**Work request:**
Exact copy, no pictures: output all the records that follow.

▬▬▬▬▬▬▬▬▬▬

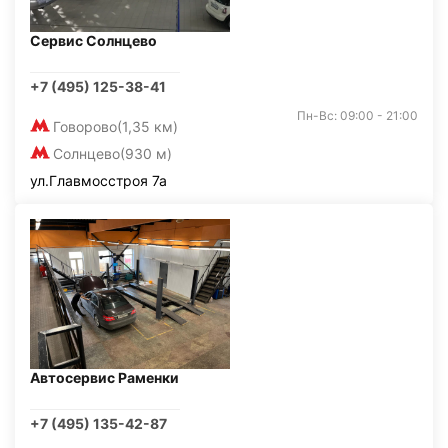
Сервис Солнцево
+7 (495) 125-38-41
Пн-Вс: 09:00 - 21:00
Говорово
(1,35 км)
Солнцево
(930 м)
ул.Главмосстроя 7а
Автосервис Раменки
+7 (495) 135-42-87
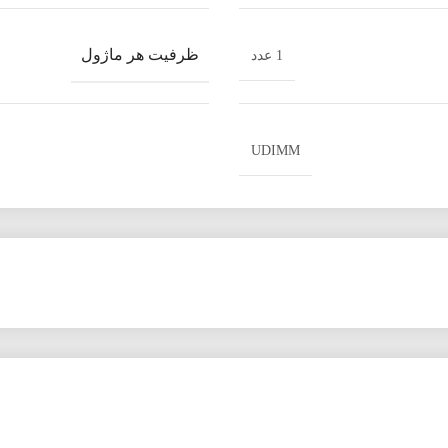
ظرفیت هر ماژول
1 عدد
UDIMM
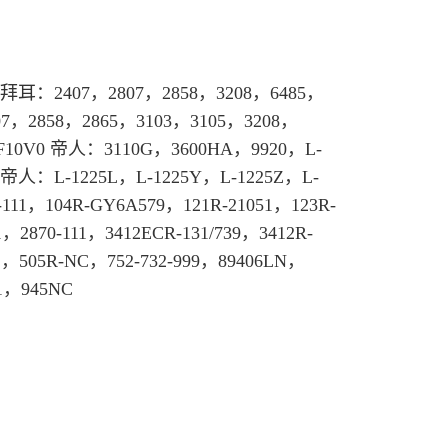
拜耳
：2407，2807，2858，3208，6485，
07，2858，2865，3103，3105，3208，
F10V0 帝人：3110G，3600HA，9920，L-
兴帝人：L-1225L，L-1225Y，L-1225Z，L-
111，104R-GY6A579，121R-21051，123R-
，2870-111，3412ECR-131/739，3412R-
1，505R-NC，752-732-999，89406LN，
01，945NC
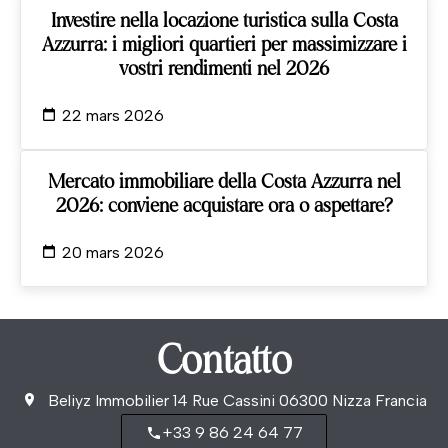
Investire nella locazione turistica sulla Costa
Azzurra: i migliori quartieri per massimizzare i
vostri rendimenti nel 2026
22 mars 2026
Mercato immobiliare della Costa Azzurra nel
2026: conviene acquistare ora o aspettare?
20 mars 2026
Contatto
Beliyz Immobilier
14 Rue Cassini
06300
Nizza Francia
+33 9 86 24 64 77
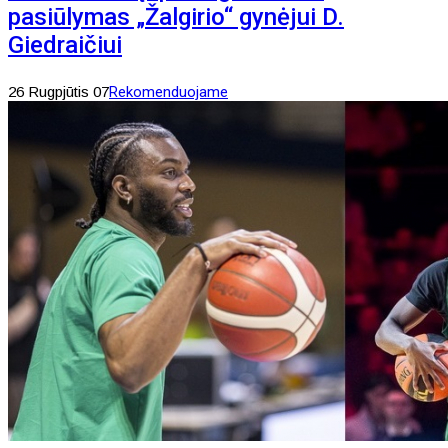
pasiūlymas „Žalgirio“ gynėjui D.
Giedraičiui
26 Rugpjūtis 07
Rekomenduojame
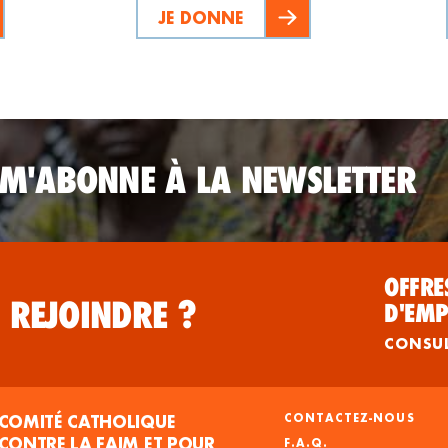
JE DONNE
 M'ABONNE À LA NEWSLETTER
OFFRE
 REJOINDRE ?
D'EMP
CONSU
COMITÉ CATHOLIQUE
CONTACTEZ-NOUS
CONTRE LA FAIM ET POUR
F.A.Q.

▬▬▬▬▬▬▬▬▬▬

**Response to the exercise:**
Сервис Солнцево
+7 (495) 125-38-41
Пн-Вс: 09:00 - 21:00
Говорово
(1,35 км)
Солнцево
(930 м)
ул.Главмосстроя 7а
Автосервис Раменки
+7 (495) 135-42-87
ظرفیت هر ماژول
1 عدد
UDIMM
拜耳
：2407，2807，2858，3208，6485，
07，2858，2865，3103，3105，3208，
F10V0 帝人：3110G，3600HA，9920，L-
兴帝人：L-1225L，L-1225Y，L-1225Z，L-
111，104R-GY6A579，121R-21051，123R-
，2870-111，3412ECR-131/739，3412R-
1，505R-NC，752-732-999，89406LN，
01，945NC
Investire nella locazione turistica sulla Costa
Azzurra: i migliori quartieri per massimizzare i
vostri rendimenti nel 2026
22 mars 2026
Mercato immobiliare della Costa Azzurra nel
2026: conviene acquistare ora o aspettare?
20 mars 2026
Contatto
Beliyz Immobilier
14 Rue Cassini
06300
Nizza Francia
+33 9 86 24 64 77
pasiūlymas „Žalgirio“ gynėjui D.
Giedraičiui
26 Rugpjūtis 07
Rekomenduojame
JE DONNE
 M'ABONNE À LA NEWSLETTER
OFFRE
 REJOINDRE ?
D'EMP
CONSU
COMITÉ CATHOLIQUE
CONTACTEZ-NOUS
CONTRE LA FAIM ET POUR
F.A.Q.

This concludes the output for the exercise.